Meghalaya HC acquits woman convicted of killing husband and son, cites botched confession and weak evidence

Meghalaya HC acquits woman convicted of killing husband and son, cites botched confession and weak evidence

Meghalaya High Court acquits woman in murder case due to flawed confession and weak evidence. The judgement highlights the importance of reliable proof and benefit of doubt in criminal trials

Meghalaya High Court Meghalaya High Court
India TodayNE
  • Mar 19, 2026,
  • Updated Mar 19, 2026, 9:35 AM IST

A 51-year-old woman from West Jaintia Hills has walked free after the Meghalaya High Court overturned her conviction for the murder of her husband and causing grievous hurt to her infant daughter — offences for which she had been sentenced to life imprisonment.

The court, comprising Chief Justice Revati Mohite Dere and Justice W Diengdoh, delivered its verdict on 18 March 2026, quashing the trial court's judgment of 31 August 2021 that had found Porthmi Bthuh guilty under Sections 302 and 326 of the Indian Penal Code.

The case traces back to 28 March 2003, when Porthmi allegedly attacked her husband, Kor, with a dao following a domestic quarrel, fatally wounding him. Her four-year-old son, Donmi, also died from injuries sustained during the incident. Her daughter, aged two years and eight months, survived but with grievous injuries. The appellant herself suffered self-inflicted wounds. The FIR was lodged not by the family — who had reportedly settled the matter — but by the village headman.

The trial took over a decade to conclude. When it did, the additional deputy commissioner (judicial) at Jowai convicted Porthmi on the basis of a confession she had allegedly made before a magistrate under Section 164 of the CrPC, while acquitting her of the murder of her son.

The High Court found the entire prosecution case resting on shaky ground. Eight witnesses were examined, yet not one had directly witnessed what happened inside the house. The court noted that there was "absolutely no evidence to show what happened inside the house and who all were there."

The confession, which was the centrepiece of the trial court's reasoning, was found to be riddled with procedural defects. The High Court identified at least six serious infirmities.

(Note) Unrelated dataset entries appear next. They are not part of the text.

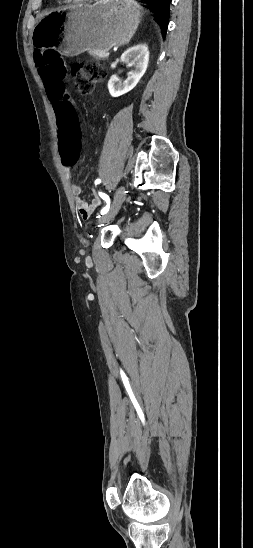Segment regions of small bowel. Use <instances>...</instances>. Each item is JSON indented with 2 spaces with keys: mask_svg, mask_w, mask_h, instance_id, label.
I'll use <instances>...</instances> for the list:
<instances>
[{
  "mask_svg": "<svg viewBox=\"0 0 253 548\" xmlns=\"http://www.w3.org/2000/svg\"><path fill=\"white\" fill-rule=\"evenodd\" d=\"M56 60H63V59L59 58V59H56ZM37 63H38V59H37ZM52 107H53V105H52ZM70 167L71 166H64V170H65V173H66L68 179L71 181ZM71 192L74 196L75 205H76L80 215L85 220L89 219L90 216L93 214V212L96 210V208L100 205V200L95 198L91 201V203H87L86 201H84L80 197V193H81L80 186L76 183H73V182H71Z\"/></svg>",
  "mask_w": 253,
  "mask_h": 548,
  "instance_id": "c3829d8e",
  "label": "small bowel"
}]
</instances>
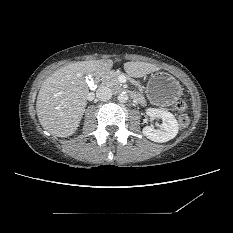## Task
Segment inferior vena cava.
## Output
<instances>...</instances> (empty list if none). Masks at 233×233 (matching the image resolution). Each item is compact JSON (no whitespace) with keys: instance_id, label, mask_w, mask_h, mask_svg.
Returning a JSON list of instances; mask_svg holds the SVG:
<instances>
[{"instance_id":"1","label":"inferior vena cava","mask_w":233,"mask_h":233,"mask_svg":"<svg viewBox=\"0 0 233 233\" xmlns=\"http://www.w3.org/2000/svg\"><path fill=\"white\" fill-rule=\"evenodd\" d=\"M96 97L101 101L109 100L112 97V90L108 86H101L96 91Z\"/></svg>"}]
</instances>
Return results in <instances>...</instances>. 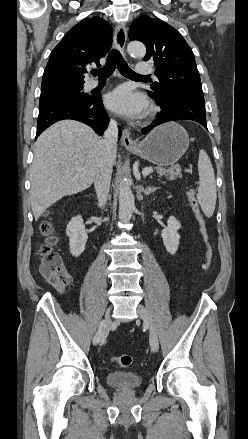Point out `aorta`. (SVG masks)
Instances as JSON below:
<instances>
[{
	"mask_svg": "<svg viewBox=\"0 0 248 439\" xmlns=\"http://www.w3.org/2000/svg\"><path fill=\"white\" fill-rule=\"evenodd\" d=\"M127 51L131 56L142 58L146 54V48L143 43L138 41L130 42ZM135 209V198L129 186L128 180L121 179L119 184V219L122 222H128Z\"/></svg>",
	"mask_w": 248,
	"mask_h": 439,
	"instance_id": "1",
	"label": "aorta"
}]
</instances>
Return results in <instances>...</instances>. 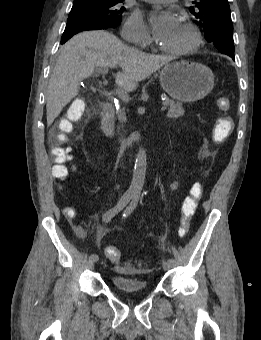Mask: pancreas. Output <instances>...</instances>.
<instances>
[{"instance_id":"1","label":"pancreas","mask_w":261,"mask_h":340,"mask_svg":"<svg viewBox=\"0 0 261 340\" xmlns=\"http://www.w3.org/2000/svg\"><path fill=\"white\" fill-rule=\"evenodd\" d=\"M164 105L169 106L168 113H167V116L169 118H178L184 115L185 111L181 103L175 102L174 100L167 98L164 101ZM122 119L125 120V116H122Z\"/></svg>"}]
</instances>
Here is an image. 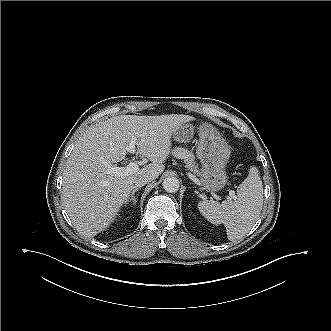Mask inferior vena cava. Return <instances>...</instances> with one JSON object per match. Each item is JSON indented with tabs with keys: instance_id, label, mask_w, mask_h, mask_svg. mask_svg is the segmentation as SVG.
Returning a JSON list of instances; mask_svg holds the SVG:
<instances>
[{
	"instance_id": "inferior-vena-cava-1",
	"label": "inferior vena cava",
	"mask_w": 331,
	"mask_h": 331,
	"mask_svg": "<svg viewBox=\"0 0 331 331\" xmlns=\"http://www.w3.org/2000/svg\"><path fill=\"white\" fill-rule=\"evenodd\" d=\"M152 180H154L152 176L142 175L135 179L134 184L136 187H142L147 183L151 182Z\"/></svg>"
}]
</instances>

The confession was recorded on 29 March 2003 — the very day after the appellant's arrest — with no indication that she was given adequate time to reflect on whether she wished to confess. Columns 3 and 4 of the standard confession form, which require the magistrate to record where the accused was kept during the reflection period and confirm the absence of any police officer, were left blank. The mandatory endorsement required under Section 164(4) of the CrPC was absent. The appellant had been administered an oath, which is contrary to law. The confession was never formally exhibited through any witness during trial. And critically, there was no evidence on record showing that the confession had ever been opened or a copy handed to the accused — who, according to her counsel, learnt of its existence only after she was convicted.

"There is nothing to indicate from the confession so recorded that the appellant was given any time to reflect as to whether she wanted to make the confession," the bench observed.

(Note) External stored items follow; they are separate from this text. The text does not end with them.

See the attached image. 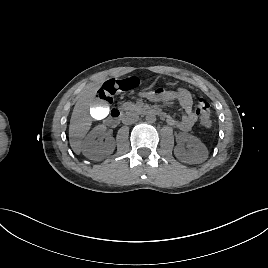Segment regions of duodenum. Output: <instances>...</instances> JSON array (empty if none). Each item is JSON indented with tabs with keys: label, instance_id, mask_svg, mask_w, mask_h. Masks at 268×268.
Here are the masks:
<instances>
[{
	"label": "duodenum",
	"instance_id": "1",
	"mask_svg": "<svg viewBox=\"0 0 268 268\" xmlns=\"http://www.w3.org/2000/svg\"><path fill=\"white\" fill-rule=\"evenodd\" d=\"M139 111L148 114H153L159 117H164V113L155 109L140 108ZM121 118H122V111L118 108H112L110 111L109 118L107 119V122L109 124H117L120 122Z\"/></svg>",
	"mask_w": 268,
	"mask_h": 268
}]
</instances>
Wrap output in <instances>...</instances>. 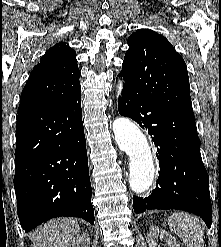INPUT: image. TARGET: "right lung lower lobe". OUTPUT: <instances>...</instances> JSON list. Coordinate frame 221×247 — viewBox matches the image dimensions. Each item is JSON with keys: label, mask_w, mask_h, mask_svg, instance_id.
I'll return each mask as SVG.
<instances>
[{"label": "right lung lower lobe", "mask_w": 221, "mask_h": 247, "mask_svg": "<svg viewBox=\"0 0 221 247\" xmlns=\"http://www.w3.org/2000/svg\"><path fill=\"white\" fill-rule=\"evenodd\" d=\"M14 188L25 232L61 216L94 224L81 91L18 113Z\"/></svg>", "instance_id": "right-lung-lower-lobe-1"}]
</instances>
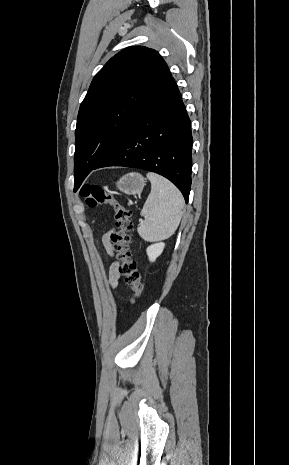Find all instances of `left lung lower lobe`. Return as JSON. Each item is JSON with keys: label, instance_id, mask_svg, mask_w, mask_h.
Wrapping results in <instances>:
<instances>
[{"label": "left lung lower lobe", "instance_id": "1", "mask_svg": "<svg viewBox=\"0 0 289 465\" xmlns=\"http://www.w3.org/2000/svg\"><path fill=\"white\" fill-rule=\"evenodd\" d=\"M191 150L190 120L171 77L149 97L132 124L92 170L126 166L158 173L178 187L187 203Z\"/></svg>", "mask_w": 289, "mask_h": 465}]
</instances>
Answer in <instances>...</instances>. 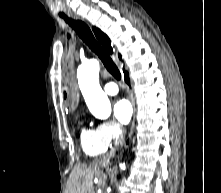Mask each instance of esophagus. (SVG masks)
<instances>
[{"instance_id":"obj_1","label":"esophagus","mask_w":221,"mask_h":193,"mask_svg":"<svg viewBox=\"0 0 221 193\" xmlns=\"http://www.w3.org/2000/svg\"><path fill=\"white\" fill-rule=\"evenodd\" d=\"M72 15V14H71ZM74 16L76 17V18H79V19H81V20H83L84 21V19L83 18H80L79 16H77L76 14H74ZM135 114H136V107H135V104L133 103V120H132V123L130 124L131 126H132V128H130V131H133V127H134V123H135Z\"/></svg>"}]
</instances>
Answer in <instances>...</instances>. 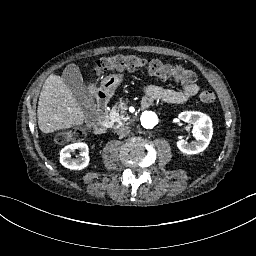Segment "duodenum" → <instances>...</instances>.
Returning <instances> with one entry per match:
<instances>
[{"label":"duodenum","instance_id":"duodenum-1","mask_svg":"<svg viewBox=\"0 0 256 256\" xmlns=\"http://www.w3.org/2000/svg\"><path fill=\"white\" fill-rule=\"evenodd\" d=\"M122 77L119 74H109L103 78V81L99 84L97 89L98 101L96 106L99 110L98 120L93 126V130L97 135H105L108 130L109 118L108 110L111 106V92L113 88L119 87L122 84ZM152 103L150 96H144L139 100L138 105L140 108L145 109Z\"/></svg>","mask_w":256,"mask_h":256}]
</instances>
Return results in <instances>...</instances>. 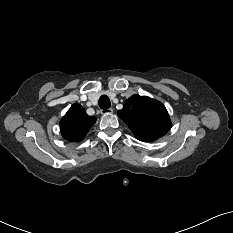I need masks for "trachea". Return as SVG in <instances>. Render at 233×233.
I'll return each instance as SVG.
<instances>
[{
  "label": "trachea",
  "instance_id": "trachea-1",
  "mask_svg": "<svg viewBox=\"0 0 233 233\" xmlns=\"http://www.w3.org/2000/svg\"><path fill=\"white\" fill-rule=\"evenodd\" d=\"M98 104L101 109H108L111 106L110 99L106 95H102L99 98Z\"/></svg>",
  "mask_w": 233,
  "mask_h": 233
}]
</instances>
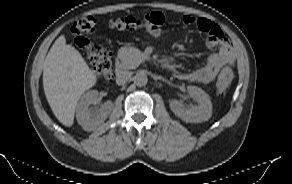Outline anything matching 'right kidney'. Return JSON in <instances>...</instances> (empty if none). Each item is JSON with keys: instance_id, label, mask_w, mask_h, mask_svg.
<instances>
[{"instance_id": "1", "label": "right kidney", "mask_w": 292, "mask_h": 184, "mask_svg": "<svg viewBox=\"0 0 292 184\" xmlns=\"http://www.w3.org/2000/svg\"><path fill=\"white\" fill-rule=\"evenodd\" d=\"M99 93L97 90H90L84 94L76 108V118L78 124L82 126L85 131H93L100 124H102L111 113L112 102L104 103L99 109L90 110V104L96 103Z\"/></svg>"}]
</instances>
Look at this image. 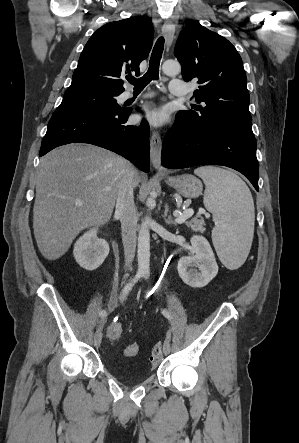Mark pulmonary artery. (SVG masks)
Wrapping results in <instances>:
<instances>
[{"instance_id": "e3ab8cb5", "label": "pulmonary artery", "mask_w": 299, "mask_h": 443, "mask_svg": "<svg viewBox=\"0 0 299 443\" xmlns=\"http://www.w3.org/2000/svg\"><path fill=\"white\" fill-rule=\"evenodd\" d=\"M169 89H170L171 94L175 95V96H184L188 92L186 85L181 80H178V79H172L170 81ZM132 97H133V95L129 92L124 94L125 99H129Z\"/></svg>"}]
</instances>
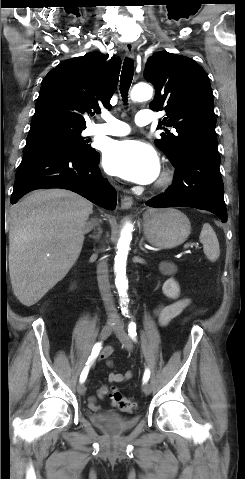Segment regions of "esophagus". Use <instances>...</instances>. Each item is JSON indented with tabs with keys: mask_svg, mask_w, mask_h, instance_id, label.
I'll return each mask as SVG.
<instances>
[{
	"mask_svg": "<svg viewBox=\"0 0 245 479\" xmlns=\"http://www.w3.org/2000/svg\"><path fill=\"white\" fill-rule=\"evenodd\" d=\"M125 52L128 58L134 59L135 52L134 46L132 43H126L125 45ZM133 205V199L128 195H123L121 197V208L122 209H129Z\"/></svg>",
	"mask_w": 245,
	"mask_h": 479,
	"instance_id": "34e87169",
	"label": "esophagus"
}]
</instances>
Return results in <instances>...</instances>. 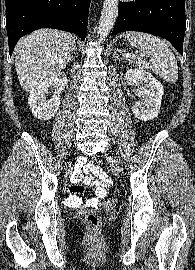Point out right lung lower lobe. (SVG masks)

The state's counsel argued that the magistrate's note describing the confession as "spontaneous" was sufficient to establish its voluntary nature, and relied on Section 80 of the Evidence Act and the Supreme Court's ruling in Madi Ganga v. State of Orissa. The High Court rejected this, pointing out that in Madi Ganga, the confession had been duly recorded in accordance with law — a fact conspicuously absent here.

The bench applied the five golden principles for circumstantial evidence laid down by the Supreme Court in Sharad Birdhichand Sarda v. State of Maharashtra (1984), which require, among other things, that the circumstances be fully established, consistent only with the hypothesis of guilt, and form a complete chain leaving no reasonable ground for innocence.

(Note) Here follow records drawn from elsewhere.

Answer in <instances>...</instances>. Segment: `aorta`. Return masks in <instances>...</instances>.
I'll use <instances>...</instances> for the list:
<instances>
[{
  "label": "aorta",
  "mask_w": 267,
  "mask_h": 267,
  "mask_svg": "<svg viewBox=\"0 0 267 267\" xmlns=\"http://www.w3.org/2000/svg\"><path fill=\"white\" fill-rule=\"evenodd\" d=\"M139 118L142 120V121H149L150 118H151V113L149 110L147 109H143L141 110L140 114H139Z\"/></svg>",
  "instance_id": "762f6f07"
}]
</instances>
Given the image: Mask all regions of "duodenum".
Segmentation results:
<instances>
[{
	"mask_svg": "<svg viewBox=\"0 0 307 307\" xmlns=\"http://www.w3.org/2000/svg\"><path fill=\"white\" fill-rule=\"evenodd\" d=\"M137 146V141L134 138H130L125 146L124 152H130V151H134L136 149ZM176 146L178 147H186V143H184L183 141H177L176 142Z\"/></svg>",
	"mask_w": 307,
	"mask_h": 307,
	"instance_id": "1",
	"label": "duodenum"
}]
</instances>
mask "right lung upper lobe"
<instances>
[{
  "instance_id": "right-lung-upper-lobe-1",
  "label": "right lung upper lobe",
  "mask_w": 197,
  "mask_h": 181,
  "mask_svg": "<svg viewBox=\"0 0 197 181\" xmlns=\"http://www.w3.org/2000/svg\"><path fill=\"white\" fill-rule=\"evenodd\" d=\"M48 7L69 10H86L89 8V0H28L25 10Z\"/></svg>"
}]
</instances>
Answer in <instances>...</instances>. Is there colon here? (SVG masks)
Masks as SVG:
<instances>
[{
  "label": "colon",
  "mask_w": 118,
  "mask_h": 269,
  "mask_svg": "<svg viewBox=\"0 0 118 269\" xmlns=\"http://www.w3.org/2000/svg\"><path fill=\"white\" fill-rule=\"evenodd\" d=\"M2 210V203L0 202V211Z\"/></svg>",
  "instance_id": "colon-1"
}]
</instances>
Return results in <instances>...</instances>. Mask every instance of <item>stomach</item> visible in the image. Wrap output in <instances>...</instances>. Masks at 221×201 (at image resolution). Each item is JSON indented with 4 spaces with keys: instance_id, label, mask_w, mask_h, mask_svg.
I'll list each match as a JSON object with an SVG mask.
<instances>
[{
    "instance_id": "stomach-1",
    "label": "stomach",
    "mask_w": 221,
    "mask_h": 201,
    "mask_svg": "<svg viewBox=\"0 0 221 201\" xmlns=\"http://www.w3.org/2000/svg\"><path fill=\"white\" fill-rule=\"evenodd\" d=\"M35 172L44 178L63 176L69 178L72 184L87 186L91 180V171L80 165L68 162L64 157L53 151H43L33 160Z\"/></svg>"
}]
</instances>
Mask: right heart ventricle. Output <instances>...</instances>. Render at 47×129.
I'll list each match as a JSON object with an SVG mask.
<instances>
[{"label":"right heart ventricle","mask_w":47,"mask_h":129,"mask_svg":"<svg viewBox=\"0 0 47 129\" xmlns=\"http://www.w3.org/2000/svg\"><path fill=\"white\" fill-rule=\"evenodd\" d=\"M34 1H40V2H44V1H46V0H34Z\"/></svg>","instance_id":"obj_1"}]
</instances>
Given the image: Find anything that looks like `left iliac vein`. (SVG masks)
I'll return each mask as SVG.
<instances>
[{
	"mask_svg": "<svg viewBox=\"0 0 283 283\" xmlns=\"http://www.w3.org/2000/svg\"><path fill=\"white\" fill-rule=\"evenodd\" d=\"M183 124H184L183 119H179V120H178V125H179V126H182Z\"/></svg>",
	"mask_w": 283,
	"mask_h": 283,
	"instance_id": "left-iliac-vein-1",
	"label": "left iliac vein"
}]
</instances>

By that standard, the prosecution fell well short. Witnesses PW1 and PW5 saw Porthmi holding a dao after the incident, but neither claimed to have seen her commit any act of violence. PW4, the deceased's sister, admitted she had not personally witnessed the incident. The two bloodstained daos recovered from the scene were never sent to the forensic science laboratory. The headman who filed the FIR admitted in cross-examination that he had signed it without reading its contents.

The court also noted that the confession itself hinted at the presence of a non-tribal person during the incident — a lead the police never pursued.

The state additionally argued that the appellant's failure to explain what happened in the house invoked Section 106 of the Evidence Act, which places the burden of proof on a party with special knowledge. The court dismissed this, reiterating the settled position that Section 106 "cannot be invoked to make up the inability of the prosecution to produce evidence of circumstances pointing to the guilt of the accused." It further cited the Supreme Court's ruling in Nagendra Sah v. State of Bihar (2021): "When the chain is not complete, falsity of the defence is no ground to convict the accused."

The High Court quashed the conviction and ordered Porthmi's immediate release, concluding that "the prosecution has miserably failed to prove its case... by leading cogent, legal and admissible evidence and that the chain of evidence is far from complete."

She had spent years in custody for a crime the state could not, in the end, legally prove she committed.